National Treasurer Rosalia B. de Leon welcomed the credit ratings upgrade by debt-watcher Fitch Ratings, which recently assigned a “stable” outlook on the Philippines, as the government prepares the country’s next global bond offering in early next year.
“We welcome this latest favorable action from Fitch, which is a resounding testament to the country’s sustained strong economic fundamentals and favorable growth trajectory,” De Leon said in a statement.
“This augurs well for our next global bond offering even as the market has priced our bonds much tighter than our ratings,” she added.
The treasury chief said the primary focus of the Duterte administration’s economic team is “on delivering results to create more jobs and improve the lives of our people.”
Finance Undersecretary Gil S. Beltran, for his part, said the upgrade was the result of a stronger public sector finance outlook for the Philippines “brought about by improved tax administration and the expected passage of tax reforms, along with a prudent monetary policy.”
“Also, we have unveiled a ‘Build, Build, Build’ infrastructure program, sectoral reforms and a list of Ease of Doing Business programs that will enhance the competitiveness of domestic industries and boost gross domestic product growth to 7 to 8 percent in the medium term,” Beltran said.
Fitch’s upgrade of the Philippines’ credit rating was the first since March 2013. Its rating for the Philippines is now at par with those of S&P Global Ratings and Moody’s Investor Service.
Finance Secretary Carlos G. Dominguez III said earlier that numerous international banking institutions, including European banks, have expressed interest in the Philippines’ planned 1 billion dollar-denominated global bond float early next year.
Deputy Treasurer Erwin Sta. Ana also said that both banks and potential investors have been providing positive feedback on the planned Republic of the Philippines (ROP) bond issuance.

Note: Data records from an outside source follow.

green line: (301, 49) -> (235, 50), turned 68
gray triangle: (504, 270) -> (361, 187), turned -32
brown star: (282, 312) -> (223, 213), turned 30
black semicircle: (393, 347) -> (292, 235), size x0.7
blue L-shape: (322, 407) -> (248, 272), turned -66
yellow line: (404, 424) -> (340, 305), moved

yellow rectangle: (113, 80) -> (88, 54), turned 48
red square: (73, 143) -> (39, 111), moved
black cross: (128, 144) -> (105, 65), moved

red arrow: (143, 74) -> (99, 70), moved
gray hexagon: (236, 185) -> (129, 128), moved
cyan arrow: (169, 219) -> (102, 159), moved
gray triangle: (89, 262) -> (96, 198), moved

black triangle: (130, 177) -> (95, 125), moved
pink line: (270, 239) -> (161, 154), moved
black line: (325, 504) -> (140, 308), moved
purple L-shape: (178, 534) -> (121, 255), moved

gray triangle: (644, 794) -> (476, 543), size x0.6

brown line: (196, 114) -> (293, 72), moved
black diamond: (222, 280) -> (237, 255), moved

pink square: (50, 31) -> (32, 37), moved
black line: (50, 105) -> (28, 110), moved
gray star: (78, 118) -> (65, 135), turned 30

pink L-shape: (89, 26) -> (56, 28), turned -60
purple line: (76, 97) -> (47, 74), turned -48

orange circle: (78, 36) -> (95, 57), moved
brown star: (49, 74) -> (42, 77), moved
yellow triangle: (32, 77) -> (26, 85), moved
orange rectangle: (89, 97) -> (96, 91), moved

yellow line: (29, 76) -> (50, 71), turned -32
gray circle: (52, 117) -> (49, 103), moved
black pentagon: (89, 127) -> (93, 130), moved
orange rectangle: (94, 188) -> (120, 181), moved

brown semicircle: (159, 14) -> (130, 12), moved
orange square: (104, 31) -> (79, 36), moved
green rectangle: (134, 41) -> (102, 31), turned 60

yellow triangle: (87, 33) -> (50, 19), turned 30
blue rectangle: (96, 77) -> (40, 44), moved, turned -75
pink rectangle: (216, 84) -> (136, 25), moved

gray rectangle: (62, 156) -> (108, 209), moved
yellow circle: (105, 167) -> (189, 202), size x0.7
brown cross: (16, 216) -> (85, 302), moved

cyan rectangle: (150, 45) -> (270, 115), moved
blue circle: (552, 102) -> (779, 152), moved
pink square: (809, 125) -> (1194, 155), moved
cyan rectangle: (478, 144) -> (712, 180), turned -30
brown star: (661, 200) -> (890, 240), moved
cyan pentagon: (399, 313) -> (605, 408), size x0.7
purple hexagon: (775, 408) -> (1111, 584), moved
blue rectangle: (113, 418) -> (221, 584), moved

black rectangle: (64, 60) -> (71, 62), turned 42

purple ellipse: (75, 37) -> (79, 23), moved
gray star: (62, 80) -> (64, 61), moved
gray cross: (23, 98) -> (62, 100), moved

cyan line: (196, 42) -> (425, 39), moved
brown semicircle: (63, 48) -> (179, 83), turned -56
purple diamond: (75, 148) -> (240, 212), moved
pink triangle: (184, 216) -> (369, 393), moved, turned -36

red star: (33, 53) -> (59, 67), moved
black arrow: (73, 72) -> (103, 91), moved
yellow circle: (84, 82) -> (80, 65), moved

According to the Treasury, the government plans to borrow P888.227 billion in 2018, with 20 percent or P176.269 billion of the amount sourced from foreign markets.
Dominguez said that, “We are pleased that Fitch is finally convinced that the Philippine economy now is much stronger and more resilient than in 2013, when they granted the Philippines its first investment grade credit rating of BBB-.”